To the Lighthouse
Warning: This review discusses the plot, including the ending.
When Alex Garland’s high concept sci-fi movie flopped at the US box office, some hacks sounded the death knell for the kind of adult mid-budget movie it represents. Once upon a time, noted the doom-mongers, before the likes of it got squeezed by low-cost, high profit fare like horror movies and mega-budget, T.V trumping spectacle, like your average $200m blockbuster, a film like Annihilation – mannered and mysterious – that 30 years ago might have shared a double bill with John Carpenter’s Starman, would have done very well. Paramount’s decision release the movie in the US alone, pre-selling to Netflix for direct streaming in all other territories, suggests they too think the game is up. In future, discerning moviegoers, prepared to take a punt on an original concept, or something like it, will watch at home, leaving cinemas to the ADHD-afflicted teens and infantilised adults that now fill movie houses.

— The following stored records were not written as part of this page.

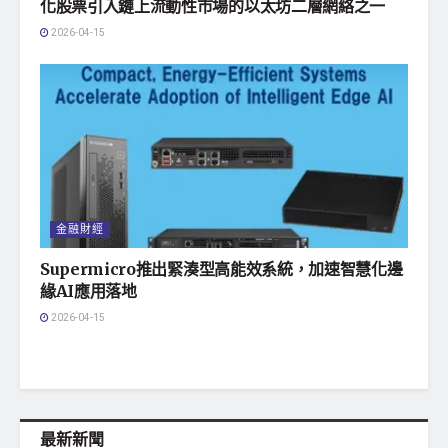
化股票引入鏈上流動性市場的以太坊二層網絡之一
2026-04-15
金融財經
Supermicro推出緊湊型高能效系統，加速智慧化邊
緣AI應用落地
2026-04-15
最新新聞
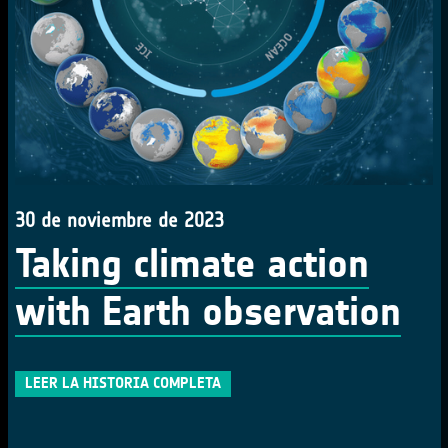
30 de noviembre de 2023
Taking climate action
with Earth observation
LEER LA HISTORIA COMPLETA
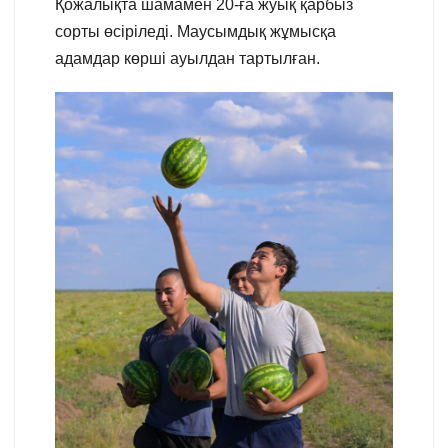
Қожалықта шамамен 20-ға жуық қарбыз
сорты өсіріледі. Маусымдық жұмысқа
адамдар көрші ауылдан тартылған.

Of course that narrative, though depressingly compelling and borne out by recent box office trends, ignores the movie itself, and whether Garland’s treatment failed to entice filmgoers. Could it be that Annihilation’s female-dominated, Bechdel-friendly cast (though Natalie Portman does talk about her husband, albeit not at the expense of her own agency) of highly educated characters, turned off genre fans, skewing male, still blighted by closet misogyny? Or might it be the subdued, drowsy performances, the Kubrickian mode, designed to up the movie’s enigmatic, uncanny load, that once noticed feels like an anchor? Or could it be the muddled premise – a movie that offers a fascinating setup; an alien asteroid gives a section of US coastline cancer, mutating plant and animal life in equal measure; only to diverge at the close when that idea’s exhausted, becoming instead a hard to explain body snatchers rip off? Just how the fuck does Jennifer Jason Leigh’s scrambled cells cum alien womb incubate a double of Natalie Portman? Well, if I knew that, I’d be Alex Garland.

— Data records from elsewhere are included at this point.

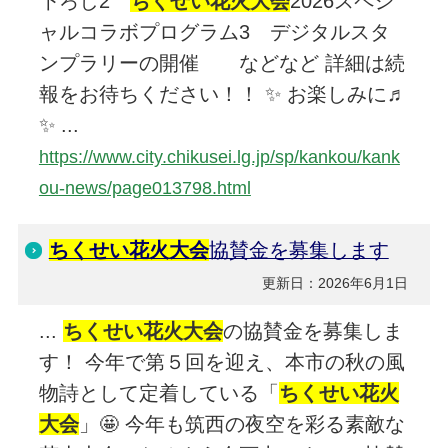
下ろし2
ちくせい花火大会
2026スペシ
ャルコラボプログラム3 デジタルスタ
ンプラリーの開催 などなど 詳細は続
報をお待ちください！！ ✨ お楽しみに♬
✨ ...
https://www.city.chikusei.lg.jp/sp/kankou/kank
ou-news/page013798.html
ちくせい花火大会
協賛金を募集します
更新日：2026年6月1日
...
ちくせい花火大会
の協賛金を募集しま
す！ 今年で第５回を迎え、本市の秋の風
物詩として定着している「
ちくせい花火
大会
」🤩 今年も筑西の夜空を彩る素敵な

Annihilation, then, may ultimately be too ambiguous for its own good. It’s undoubtedly rich and intriguing, with many memorable tableaus and at least one outstanding sequence, destined to be known henceforth as “the chair and the bear”. But in attempting to splice profundity with good old fashioned schlock, Garland may have overreached. A threat with no discernible motivation may be unnerving and keeping with the cancer metaphor that frames the story, but risks audience alienation, and alienation, with all the perniciousness of an extra-terrestrial pathogen, kills business at the box office.